* [WORK ORDER]
From the line containing "Сінченко С.Г." to the line containing "stklassige Technik und" in the entries below, reproduce every line exactly, ends included. Nothing else belongs in the copy, and no pictures.
-- DATA PROVIDED follows --
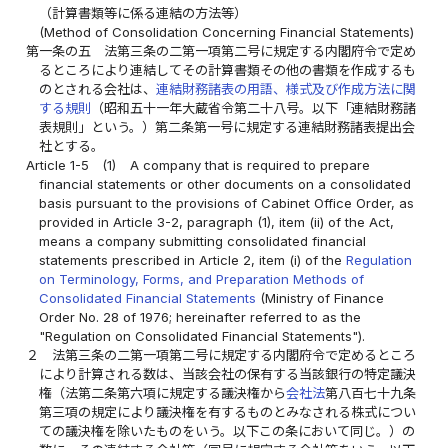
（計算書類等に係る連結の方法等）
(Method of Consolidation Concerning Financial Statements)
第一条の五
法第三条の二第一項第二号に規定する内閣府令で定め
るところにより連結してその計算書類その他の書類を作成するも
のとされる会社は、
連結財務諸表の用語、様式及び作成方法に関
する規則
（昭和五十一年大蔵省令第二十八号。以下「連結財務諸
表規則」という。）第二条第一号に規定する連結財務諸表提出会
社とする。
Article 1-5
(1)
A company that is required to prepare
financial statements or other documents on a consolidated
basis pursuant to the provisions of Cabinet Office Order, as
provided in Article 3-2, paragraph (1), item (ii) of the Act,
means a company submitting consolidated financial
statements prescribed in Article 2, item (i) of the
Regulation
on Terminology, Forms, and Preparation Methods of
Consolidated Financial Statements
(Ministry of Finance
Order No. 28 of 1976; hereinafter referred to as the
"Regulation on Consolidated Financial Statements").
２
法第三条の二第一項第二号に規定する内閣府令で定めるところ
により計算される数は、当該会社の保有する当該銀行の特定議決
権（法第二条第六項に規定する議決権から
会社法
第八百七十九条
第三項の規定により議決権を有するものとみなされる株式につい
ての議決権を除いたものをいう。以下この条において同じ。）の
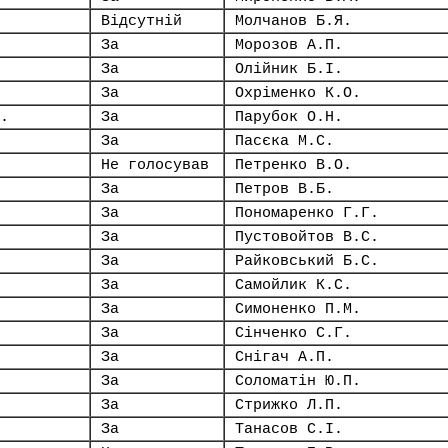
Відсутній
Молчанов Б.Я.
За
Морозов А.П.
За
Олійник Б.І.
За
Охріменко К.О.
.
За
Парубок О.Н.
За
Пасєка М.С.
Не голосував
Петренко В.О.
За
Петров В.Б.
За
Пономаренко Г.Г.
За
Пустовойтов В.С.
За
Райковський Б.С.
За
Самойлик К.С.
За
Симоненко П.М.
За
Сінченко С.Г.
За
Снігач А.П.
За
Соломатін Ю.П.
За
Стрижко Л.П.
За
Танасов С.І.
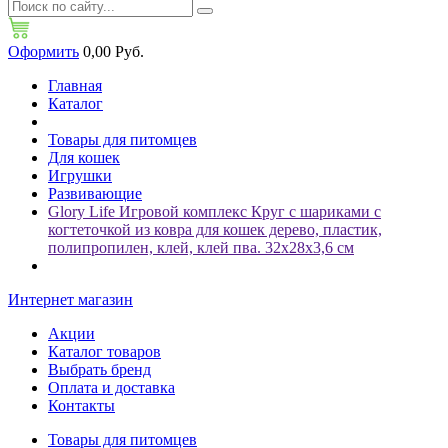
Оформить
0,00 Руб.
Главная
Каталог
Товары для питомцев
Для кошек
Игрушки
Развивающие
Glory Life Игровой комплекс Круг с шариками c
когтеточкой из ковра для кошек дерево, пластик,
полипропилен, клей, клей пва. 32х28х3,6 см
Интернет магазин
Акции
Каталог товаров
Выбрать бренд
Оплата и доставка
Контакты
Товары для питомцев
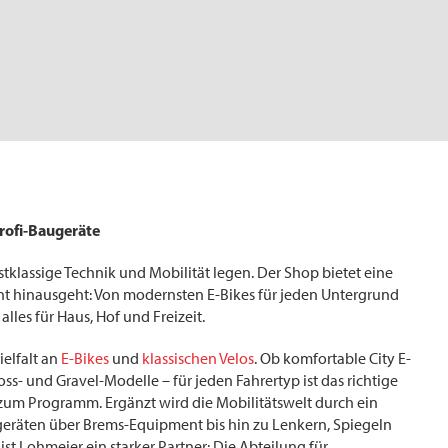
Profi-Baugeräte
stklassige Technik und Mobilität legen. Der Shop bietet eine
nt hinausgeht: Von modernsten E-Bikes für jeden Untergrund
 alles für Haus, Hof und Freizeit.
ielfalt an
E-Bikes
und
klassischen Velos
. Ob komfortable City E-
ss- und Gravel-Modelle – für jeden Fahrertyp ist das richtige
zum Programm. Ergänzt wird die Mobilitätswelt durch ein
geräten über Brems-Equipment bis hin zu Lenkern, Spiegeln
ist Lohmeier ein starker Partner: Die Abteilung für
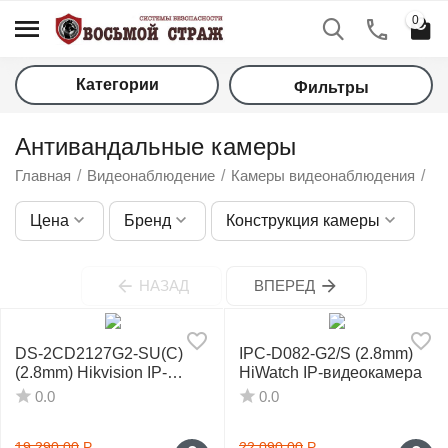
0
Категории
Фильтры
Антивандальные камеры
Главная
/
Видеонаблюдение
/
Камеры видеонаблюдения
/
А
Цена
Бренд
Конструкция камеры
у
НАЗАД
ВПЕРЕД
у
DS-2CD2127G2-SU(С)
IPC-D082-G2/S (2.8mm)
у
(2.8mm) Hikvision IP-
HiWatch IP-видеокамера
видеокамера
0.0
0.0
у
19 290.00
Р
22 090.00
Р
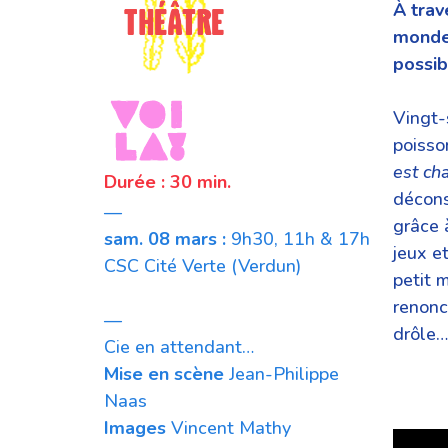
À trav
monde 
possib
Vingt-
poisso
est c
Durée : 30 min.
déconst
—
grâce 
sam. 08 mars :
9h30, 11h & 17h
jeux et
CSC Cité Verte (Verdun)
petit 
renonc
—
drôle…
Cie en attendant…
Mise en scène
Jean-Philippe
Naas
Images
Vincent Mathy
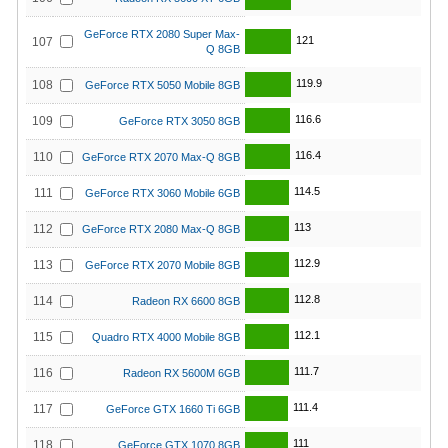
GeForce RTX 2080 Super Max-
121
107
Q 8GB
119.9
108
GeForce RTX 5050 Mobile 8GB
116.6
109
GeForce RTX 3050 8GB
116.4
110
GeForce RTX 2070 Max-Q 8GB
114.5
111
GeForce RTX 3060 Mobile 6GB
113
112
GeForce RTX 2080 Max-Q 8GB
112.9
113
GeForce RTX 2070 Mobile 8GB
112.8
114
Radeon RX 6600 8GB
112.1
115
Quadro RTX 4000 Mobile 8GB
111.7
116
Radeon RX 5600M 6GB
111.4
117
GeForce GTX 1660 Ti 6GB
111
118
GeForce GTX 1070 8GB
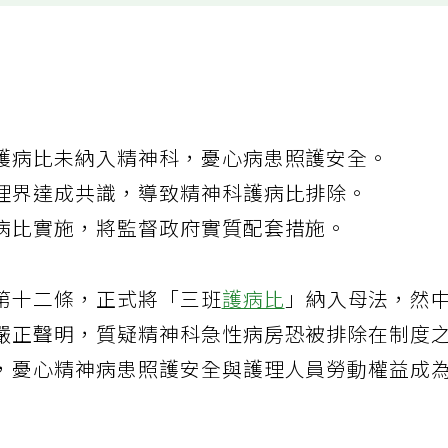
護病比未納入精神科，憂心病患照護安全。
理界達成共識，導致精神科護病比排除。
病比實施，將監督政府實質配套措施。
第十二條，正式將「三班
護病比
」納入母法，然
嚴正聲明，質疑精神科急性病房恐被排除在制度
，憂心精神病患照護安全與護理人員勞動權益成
-- DATA PROVIDED concluded --
-- DATA PROVIDED follows --
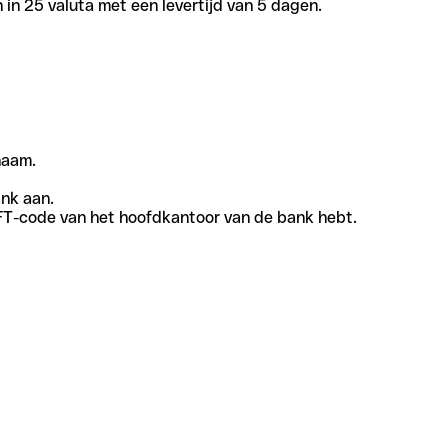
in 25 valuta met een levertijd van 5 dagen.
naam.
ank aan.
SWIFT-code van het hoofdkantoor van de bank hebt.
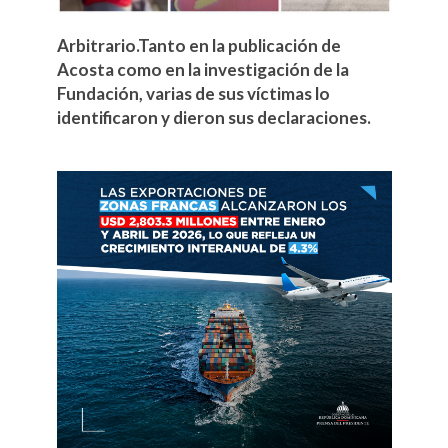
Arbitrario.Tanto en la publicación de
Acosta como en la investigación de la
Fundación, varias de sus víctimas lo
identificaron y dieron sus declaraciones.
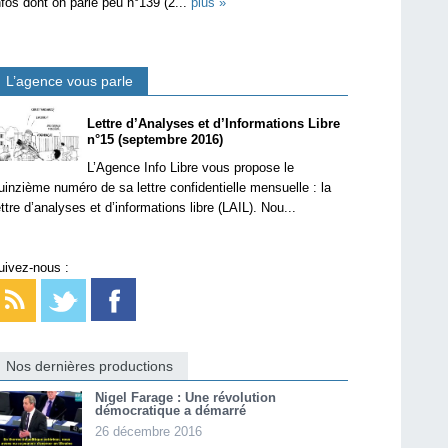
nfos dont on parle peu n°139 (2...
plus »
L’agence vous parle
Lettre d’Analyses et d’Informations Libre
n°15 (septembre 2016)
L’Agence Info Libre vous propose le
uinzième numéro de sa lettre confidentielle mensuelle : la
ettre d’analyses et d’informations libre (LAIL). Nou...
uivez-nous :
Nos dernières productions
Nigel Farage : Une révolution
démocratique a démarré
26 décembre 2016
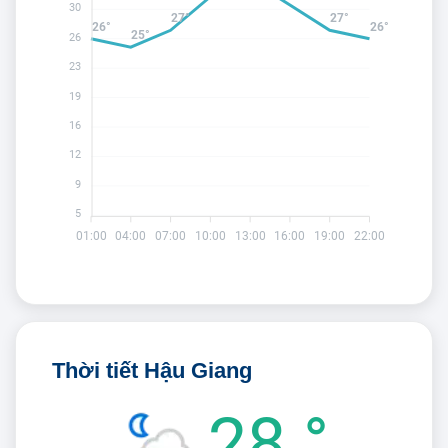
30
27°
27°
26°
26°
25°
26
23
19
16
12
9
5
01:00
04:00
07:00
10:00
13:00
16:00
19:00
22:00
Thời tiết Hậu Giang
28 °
-- DATA PROVIDED concluded --
* [RESULT OF THIS TASK]
Сінченко С.Г.
За
Снігач А.П.
За
Соломатін Ю.П.
За
Стрижко Л.П.
За
Танасов С.І.
Оформить
0,00 Руб.
Главная
Каталог
Товары для питомцев
Для кошек
Игрушки
Развивающие
Glory Life Игровой комплекс Круг с шариками c
когтеточкой из ковра для кошек дерево, пластик,
полипропилен, клей, клей пва. 32х28х3,6 см
Интернет магазин
Акции
Каталог товаров
Выбрать бренд
Оплата и доставка
Контакты
Товары для питомцев
Profi-Baugeräte
stklassige Technik und Mobilität legen. Der Shop bietet eine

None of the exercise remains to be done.